On June 19, 2006, Bayo Ojo, then Nigeria's attorney general, wrote to the Nigerian health minister to request a copy of the report. Two days later, a memo signed by Nigerian health officials advocated steps to "salvage the situation." Among them: "Take immediate legal action against Pfizer for deceiving and violating the fundamental human rights of Nigerians."
In October, Ojo arrived at the company's New York City headquarters and demanded a monetary settlement. A short time later, the company was contacted by attorneys from Chicago and St. Louis who identified themselves as working on behalf of the attorney general.
"The situation was bizarre," said Atiba D. Adams, a Pfizer attorney. "The private attorneys were not interested in Pfizer's perspective on what happened in 1996. There was absolutely no explanation and no information about what this 'compensation' was to be used for."

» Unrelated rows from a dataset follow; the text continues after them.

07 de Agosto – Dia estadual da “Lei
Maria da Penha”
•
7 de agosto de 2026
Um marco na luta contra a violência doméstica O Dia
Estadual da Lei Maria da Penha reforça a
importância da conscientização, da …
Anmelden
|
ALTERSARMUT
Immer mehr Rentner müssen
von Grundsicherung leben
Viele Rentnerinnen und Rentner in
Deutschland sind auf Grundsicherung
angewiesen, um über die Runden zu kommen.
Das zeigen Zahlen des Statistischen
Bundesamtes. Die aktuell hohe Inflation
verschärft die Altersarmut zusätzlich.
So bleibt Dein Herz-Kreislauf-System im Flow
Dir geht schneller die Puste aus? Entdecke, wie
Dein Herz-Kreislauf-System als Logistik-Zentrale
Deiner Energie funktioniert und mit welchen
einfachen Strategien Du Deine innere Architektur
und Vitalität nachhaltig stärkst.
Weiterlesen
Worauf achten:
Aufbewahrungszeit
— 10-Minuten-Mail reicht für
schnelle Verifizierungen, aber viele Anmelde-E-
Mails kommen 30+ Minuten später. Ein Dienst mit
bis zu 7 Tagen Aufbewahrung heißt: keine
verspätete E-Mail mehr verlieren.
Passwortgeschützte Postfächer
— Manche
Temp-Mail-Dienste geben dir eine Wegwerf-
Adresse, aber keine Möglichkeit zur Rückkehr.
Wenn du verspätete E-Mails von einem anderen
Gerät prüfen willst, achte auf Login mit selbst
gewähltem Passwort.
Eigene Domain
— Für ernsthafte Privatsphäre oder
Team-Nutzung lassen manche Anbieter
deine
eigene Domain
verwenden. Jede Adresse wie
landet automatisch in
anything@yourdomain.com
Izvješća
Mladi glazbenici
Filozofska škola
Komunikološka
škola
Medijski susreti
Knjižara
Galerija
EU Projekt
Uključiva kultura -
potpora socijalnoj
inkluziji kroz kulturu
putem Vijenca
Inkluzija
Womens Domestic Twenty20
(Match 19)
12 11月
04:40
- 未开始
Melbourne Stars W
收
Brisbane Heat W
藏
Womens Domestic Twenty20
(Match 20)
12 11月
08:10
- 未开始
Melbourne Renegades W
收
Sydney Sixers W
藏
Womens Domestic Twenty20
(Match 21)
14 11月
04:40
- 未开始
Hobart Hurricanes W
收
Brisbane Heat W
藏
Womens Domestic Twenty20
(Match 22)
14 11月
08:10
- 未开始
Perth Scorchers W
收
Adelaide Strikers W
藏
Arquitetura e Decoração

Adams said Pfizer tried to reach the attorney general for clarification. When that failed, Pfizer executives went to the top -- Pfizer's Nigerian representatives met privately with President Olusegun Obasanjo.
An infuriated Ojo thought Pfizer was making an end run. On Dec. 27, he complained to Pfizer that the meetings with the president raised "ethical questions" and directed the company to deal solely with him and his representatives. Pfizer executives wrote back that "any discussions between our country office and the president or any other government official about the Kano matter is not a break in protocol but consistent with Pfizer's obligation to remain a good corporate citizen."
Obasanjo and Ojo left office in May. The charges against Pfizer were filed in the final days of their tenure. Prosecutors said charges pending in federal and state court include forgery, fraud, possession of an illegal drug, unauthorized practice of medicine, criminal conspiracy and voluntarily causing grievous harm.
The charges do not include bribery, but Nigerian prosecutors said in a government memo obtained by The Post that Pfizer operatives bribed or attempted to bribe Nigerian officials on a number of occasions in 1996. Five years later, the memo states, Pfizer tried to bribe head of the commission that investigated the trial, Abdulsalami Nasidi. The memo did not specify who made the offer, the amount offered or the time the alleged event occurred.
Reached by telephone in Geneva, Ojo said: "They wanted the report to be in their favor; they wanted him to suppress the facts."
Adams said Pfizer was unaware of the bribery allegations until given a copy of the memo by The Post. In a written statement, Pfizer said: "These allegations have never been made in the litigation or at any time since the Trovan study was conducted 11 years ago, and we are aware of no evidence to support them."
Prosecutors said they withdrew their federal lawsuit July 20 and replaced it the same day with a more detailed complaint, but a Pfizer spokesman said the company has no evidence of the new lawsuit.